Belichick still loves doing it. That much is obvious. I had someone there tell me that this offseason he’s actually working more than he has in the recent past, which only speaks to the fact that, to borrow paraphrase an old Levy-ism, there really isn’t any place he’d rather be.
Belichick, who celebrated his 70th birthday on Saturday, has never made a secret out of the fun he is still having. While he questioned his ability to keep coaching into his 70s during the 2009 NFL Films documentary A Football Life, he has since reversed course and has apparently taken his own “one day at a time” mantra to heart.
“I enjoy doing it,” Belichick said during the NFL spring meeting earlier this offseason. “It’s a comprehensive job. It’s a lot. But it’s fun. It beats working.”
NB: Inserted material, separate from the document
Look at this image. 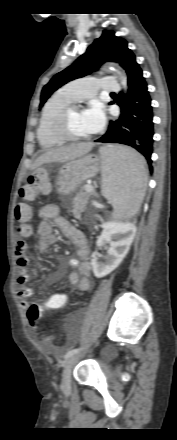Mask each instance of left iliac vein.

The motivations behind Belichick’s drive are anyone’s guess, but there are a few goals he still might want to accomplish before hanging up his hoodie.
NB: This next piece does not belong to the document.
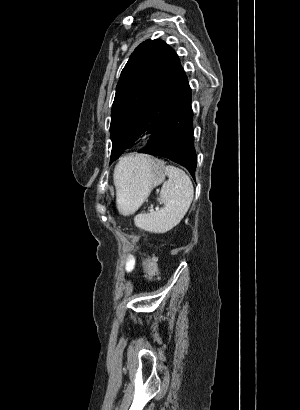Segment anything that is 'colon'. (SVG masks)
Masks as SVG:
<instances>
[{"label": "colon", "mask_w": 300, "mask_h": 410, "mask_svg": "<svg viewBox=\"0 0 300 410\" xmlns=\"http://www.w3.org/2000/svg\"><path fill=\"white\" fill-rule=\"evenodd\" d=\"M144 270L147 279L152 280L158 274L157 260L154 256H148L144 260Z\"/></svg>", "instance_id": "5ec220e1"}]
</instances>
The first is adding to his own legacy. Belichick already is the most successful NFL coach in terms of championships — he won two as an assistant with the New York Giants and six more as head coach with the Patriots — but he is still 26 wins behind all-time leader Don Shula. With the NFL shifting to a 17-game schedule, there is a realistic chance he passes Shula before turning 75.
That process also includes winning a title without Tom Brady at quarterback, Breer believes:
I’ve heard for more than a decade that those around him believe he wants to show he can win with the Patriots without Brady. He got the franchise Mac Jones and a playoff berth last year. The next step is showing that legit championship contention is on the horizon.
Whether or not there really is a desire to do that is hard to tell, but Belichick is trying to win at all times no matter the players he has available. Now, the main man in his circus is Mac Jones and it seems the Patriots are well-positioned for the future with him under center.
Finally, there might be a desire to leave the organization he turned into a dynasty in some able hands. His sons, current defensive assistant coaches Stephen and Brian, appear to be candidates even though it is far too early to tell what the eventual succession plan is — if there even is one in place already.
As for the 2022 offseason, meanwhile, Belichick working more than in years past should not come as too big a surprise. After all, the team has lost some key pieces both in the front office (director of player personnel Dave Ziegler) and the coaching staff (offensive coordinator Josh McDaniels); Belichick is taking a proactive approach to help replace those departures and keep the operation going as smoothly as possible.